T.R | Title | User | Personal Name | Date | Lines |
---|
913.1 | There is VCELL | SMURF::COUTU | He who will not risk, cannot win. | Wed Jun 27 1990 14:47 | 11 |
| I've played with a demo version of VCELL which looks somewhat
interesting. However being a real 'animator kind of guy' I can't tell
if it is really any good or not. VCELL itself is a commercial product.
The animation data files it produces are significantly large but that
is probably expected for any animation package.
You can copy the demo from my system if you want to see it:
VERMNT::/usr3/atari/vceldemo.arc
Dan
|
913.2 | | CURRNT::WRIGHT | LDIR can make the earth move | Thu Jun 28 1990 06:34 | 4 |
| Thanks Dan, could you post the price and manufaturer as well please?
Tony
|
913.3 | Tom Hudson's CYBER stuff | PAULJ::HARRIMAN | It's a dog eat dog food world | Thu Jun 28 1990 10:23 | 21 |
|
I have Tom Hudson's CAD-3D, with the animation additions, of which there
are two, CYBERMATE and Cyber-Studio (I think that's it's name). I
tried cybermate for a while, it's a lot harder to learn than Hudson's
cyber-studio language. The cyber-studio is a language extension of
cad-3d, which allows you to go into cad-3d and generate objects in
3d space, which you then write programs to manipulate one of three
cameras (or the position of the objects in the cad-3d world). It also
lets you create objects or trail the cameras along splines (you
can use splines to create objects as well). The language itself
is a lot like ALGOL, which means it looks like BASIC but you have
to terminate everything with semicolons, and it has numerous functions
to hook into cad-3d as well.
CYBERMATE is (apparently) a MODULA-2 language with much less
ability to manipulate the objects, although it allows you to
add sound to your animations. I don't like it nearly as much as
cyber-studio, although it came free with the cad-3d disk.
/pjh
|
913.4 | ANI-ST | STRIKR::RAYER | | Thu Jun 28 1990 12:10 | 7 |
| I seem to recall that a commercial animation package, ANI-ST, formerly
expensive, is now available as PD from virtually all libraries, as well
as some magazine cover-disks ...
Regards,
Carl
|
913.5 | | SMURF::COUTU | He who will not risk, cannot win. | Thu Jun 28 1990 17:38 | 6 |
| Re: .2
I don't remember the manufacturer of VCELL or the cost but I believe
that it is contained the documentation that comes with the demo.
Dan
|
913.6 | Info on ordering Vcel | SMURF::COUTU | He who will not risk, cannot win. | Fri Jun 29 1990 12:42 | 18 |
| Re: .2
Okay, I looked it up last night. Vcel (got the spelling wrong before)
is made by:
Erik R. Johnson
8430 DeMontreville Trail
Lake Elmo, Mn. 55042
If you buy it before 1 Sept. 1990 it will cost you $34.95 (US) plus
$2 for shipping and handling.
It lets you create 'actors' which are entities of an animation (like
a leg or arm) and then operate on those actors to rotate, twist, etc.

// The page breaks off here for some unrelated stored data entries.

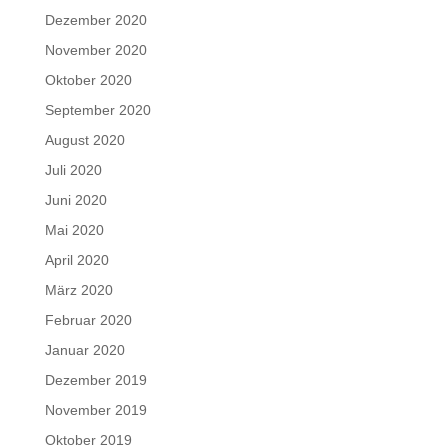
Dezember 2020
November 2020
Oktober 2020
September 2020
August 2020
Juli 2020
Juni 2020
Mai 2020
April 2020
März 2020
Februar 2020
Januar 2020
Dezember 2019
November 2019
Oktober 2019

by increments in order to animate. The demo animation provided is quite
smooth and very lifelike.
Dan
|
913.7 | | CURRNT::WRIGHT | LDIR can make the earth move | Tue Jul 24 1990 06:49 | 5 |
| Thanks for the replies. I have now bought CYBERPAINT,CYBERSTUDIO (with
CYBERMATE), these are exactly what I was looking for. As yet I have not
tried CYBERMATE, still reading the documentation.